2004-10-27 15:21:36

by Jeff Garzik

[permalink] [raw]
Subject: Re: news about IDE PIO HIGHMEM bug (was: Re: 2.6.9-mm1)

Bartlomiej Zolnierkiewicz wrote:
> We have stuct page of the first page and a offset.
> We need to obtain struct page of the current page and map it.


Opening this question to a wider audience.

struct scatterlist gives us struct page*, and an offset+length pair.
The struct page* is the _starting_ page of a potentially multi-page run
of data.

The question: how does one get struct page* for the second, and
successive pages in a known-contiguous multi-page run, if one only knows
the first page?

Jeff



2004-10-27 15:54:45

by Martin J. Bligh

[permalink] [raw]
Subject: Re: news about IDE PIO HIGHMEM bug (was: Re: 2.6.9-mm1)

> Bartlomiej Zolnierkiewicz wrote:
>> We have stuct page of the first page and a offset.
>> We need to obtain struct page of the current page and map it.
>
>
> Opening this question to a wider audience.
>
> struct scatterlist gives us struct page*, and an offset+length pair. The struct page* is the _starting_ page of a potentially multi-page run of data.
>
> The question: how does one get struct page* for the second, and successive pages in a known-contiguous multi-page run, if one only knows the first page?

If it's a higher order allocation, just page+1 should be safe. If it just
happens to be contig, it might cross a discontig boundary, and not obey
that rule. Very unlikely, but possible.

M.

2004-10-27 16:02:44

by Martin J. Bligh

[permalink] [raw]
Subject: Re: news about IDE PIO HIGHMEM bug (was: Re: 2.6.9-mm1)

--"Martin J. Bligh" <[email protected]> wrote (on Wednesday, October 27, 2004 08:52:39 -0700):

>> Bartlomiej Zolnierkiewicz wrote:
>>> We have stuct page of the first page and a offset.
>>> We need to obtain struct page of the current page and map it.
>>
>>
>> Opening this question to a wider audience.
>>
>> struct scatterlist gives us struct page*, and an offset+length pair. The struct page* is the _starting_ page of a potentially multi-page run of data.
>>
>> The question: how does one get struct page* for the second, and successive pages in a known-contiguous multi-page run, if one only knows the first page?
>
> If it's a higher order allocation, just page+1 should be safe. If it just
> happens to be contig, it might cross a discontig boundary, and not obey
> that rule. Very unlikely, but possible.

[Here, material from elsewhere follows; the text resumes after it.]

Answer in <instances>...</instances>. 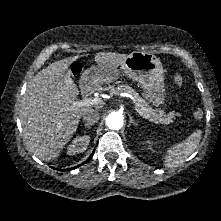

To repeat what I said in IRC ... ;-)

Actually, you could check this with the pfns being the same when >> MAX_ORDER-1.
We should be aligned on a MAX_ORDER boundary, I think.

However, pfn_to_page(page_to_pfn(page) + 1) might be safer. If rather slower.

M.

2004-10-27 16:02:11

by Jeff Garzik

[permalink] [raw]
Subject: Re: news about IDE PIO HIGHMEM bug (was: Re: 2.6.9-mm1)

Martin J. Bligh wrote:
>>Bartlomiej Zolnierkiewicz wrote:
>>
>>>We have stuct page of the first page and a offset.
>>>We need to obtain struct page of the current page and map it.
>>
>>
>>Opening this question to a wider audience.
>>
>>struct scatterlist gives us struct page*, and an offset+length pair. The struct page* is the _starting_ page of a potentially multi-page run of data.
>>
>>The question: how does one get struct page* for the second, and successive pages in a known-contiguous multi-page run, if one only knows the first page?
>
>
> If it's a higher order allocation, just page+1 should be safe. If it just
> happens to be contig, it might cross a discontig boundary, and not obey
> that rule. Very unlikely, but possible.


Unfortunately, it's not.

The block layer just tells us "it's a contiguous run of memory", which
implies nothing really about the allocation size.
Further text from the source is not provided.